BRINE-PICKLED PEPPERS

The first step for all these recipes is to ferment the peppers in brine. I pack peppers into a mason jar, and then make a brine by measuring 2 tablespoons of find, non-iodized salt into a quart jar. I fill the jar with unchlorinated water (chlorine and iodized salt will inhibit the beneficial bacteria that do the fermentation), and stir it well to dissolve the salt. Then I pour the brine over the peppers in the pepper jar until the jar is full, leaving about an inch of air space. I cap the jar, and leave to ferment with a plate under it, or if I have a lot of jars, I put them in a baking dish or a box in case the jar bubbles over.

It takes about 2 weeks for the fermentation to be complete. Once the peppers are fermented, I strain them and reserve the brine to add as extra liquid. This way I can control the consistency of the hot sauce.

PINEAPPLE HOT SAUCE

This sauce used our first home grown pineapple! Two years ago I had planted the top of a store bought pineapple. It didn’t do much until this summer, when a tiny pineapple grew out of the top. Nothing tastes better than a home grown pineapple!

1/4 of a medium onion

1/4 cup papalo leaves, or cilantro, or lime or lemon basil (each one adds a completely different flavor and character! )

1/2 of a pineapple, cored, peeled and diced

1 garlic clove

1 teaspoon salt

1 tablespoon lime juice

1 tablespoon coconut sugar

1 cup brined peppers

Put all ingredients into a blender and blend. Add the brine as necessary to get the consistency you want.

Mango barbeque sauce

MANGO HOT SAUCE

1 ripe mango

4 cloves of garlic, peeled

1 cup pickled peppers

1/2 teaspoon salt

1 tablespoon lime juice

1/4 cup honey

A knob of ginger (optional)

Put all ingredients into a blender and blend. Add the brine as necessary to get the consistency you want. I think this one is my favorite, like a mango chutney.

TAMARI HOT SAUCE

6 garlic cloves,peeled

1 garlic chive

1/2 cup vinegar (I like the flavor of coconut vinegar or rice vinegar in this recipe)
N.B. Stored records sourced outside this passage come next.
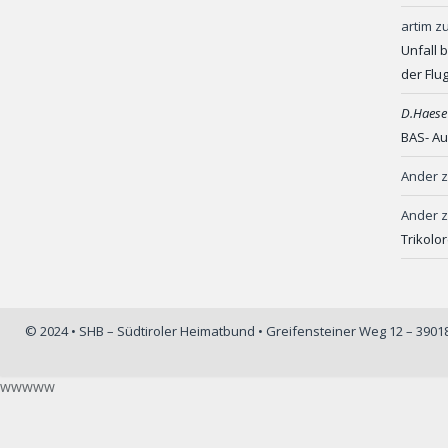
artim
z
Unfall 
der Flu
D.Haese
BAS- Au
Ander
Ander
Trikolo
© 2024 • SHB – Südtiroler Heimatbund • Greifensteiner Weg 12 – 390
wwwww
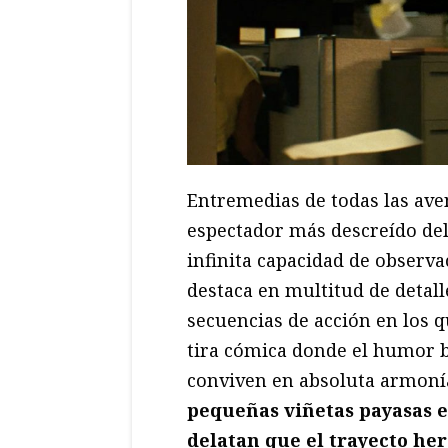
Entremedias de todas las ave
espectador más descreído del
infinita capacidad de observa
destaca en multitud de detall
secuencias de acción en los q
tira cómica donde el humor 
conviven en absoluta armoní
pequeñas viñetas payasas 
delatan que el trayecto he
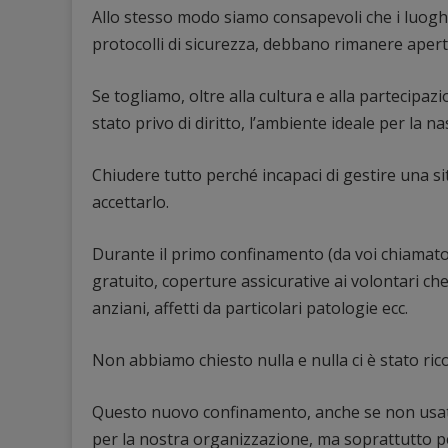
Allo stesso modo siamo consapevoli che i luoghi 
protocolli di sicurezza, debbano rimanere aperti,
Se togliamo, oltre alla cultura e alla partecipa
stato privo di diritto, l’ambiente ideale per la na
Chiudere tutto perché incapaci di gestire una s
accettarlo.
Durante il primo confinamento (da voi chiamato
gratuito, coperture assicurative ai volontari ch
anziani, affetti da particolari patologie ecc.
Non abbiamo chiesto nulla e nulla ci è stato ric
Questo nuovo confinamento, anche se non usate
per la nostra organizzazione, ma soprattutto pe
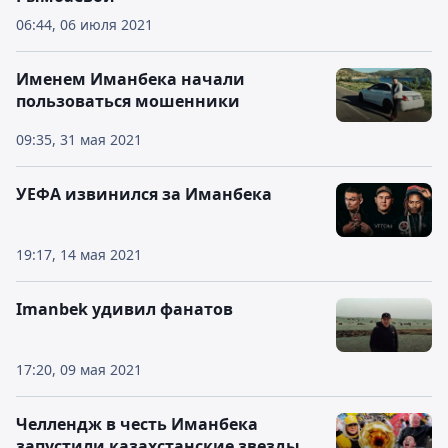
06:44, 06 июля 2021
Именем Иманбека начали
пользоваться мошенники
09:35, 31 мая 2021
УЕФА извинился за Иманбека
19:17, 14 мая 2021
Imanbek удивил фанатов
17:20, 09 мая 2021
Челлендж в честь Иманбека
запустили казахстанские звезды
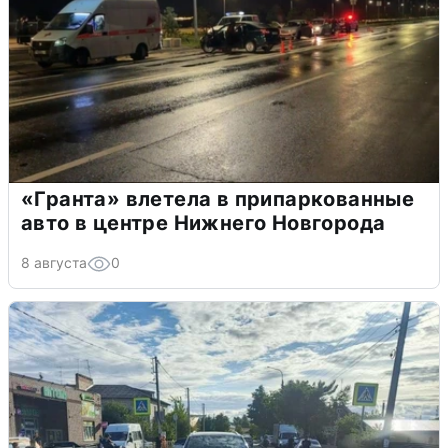
«Гранта» влетела в припаркованные
авто в центре Нижнего Новгорода
8 августа
0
1/2 cup coconut sugar or Sucanat/jaggery

1 cup pickled hot peppers

1 cup tamari

1/4 cup sherry/mirin/coconut aminos

Put all ingredients into a blender and blend. Add the brine as necessary to get the consistency you want. This sauce is great worth home made pork dumplings! (I should do a recipe for that…..)

5 Comments Add yours

  1. simplywendi says:

    so much beauty in your life through the pictures you share, thank you.

    Like

    1. Thank you again for reading!

      Liked by 1 person

      1. simplywendi says:

        my pleasure….

        Like

  2. I can empathize, I have a couple of close friends who understand my mental health needs & feel quite comfortable to sit & have a yarn with me in all my mess, while I work or know that there are times when i cant deal. I am there for them if they truely need even if its just a text mes. Your garden & produce are beautiful more recipes for me to write down thankyou kindly. Do you ever imagine the critters with personalities all the critters around our place have stories to tell. Some of their antics are hilarious. Have a fantastic week.

    Liked by 1 person

    1. Yes! It’s actually really busy feeling with all the animals. When I’m here by myself they all seem to crowd around! I never feel lonely out here. And there is always something happening that is interesting to watch.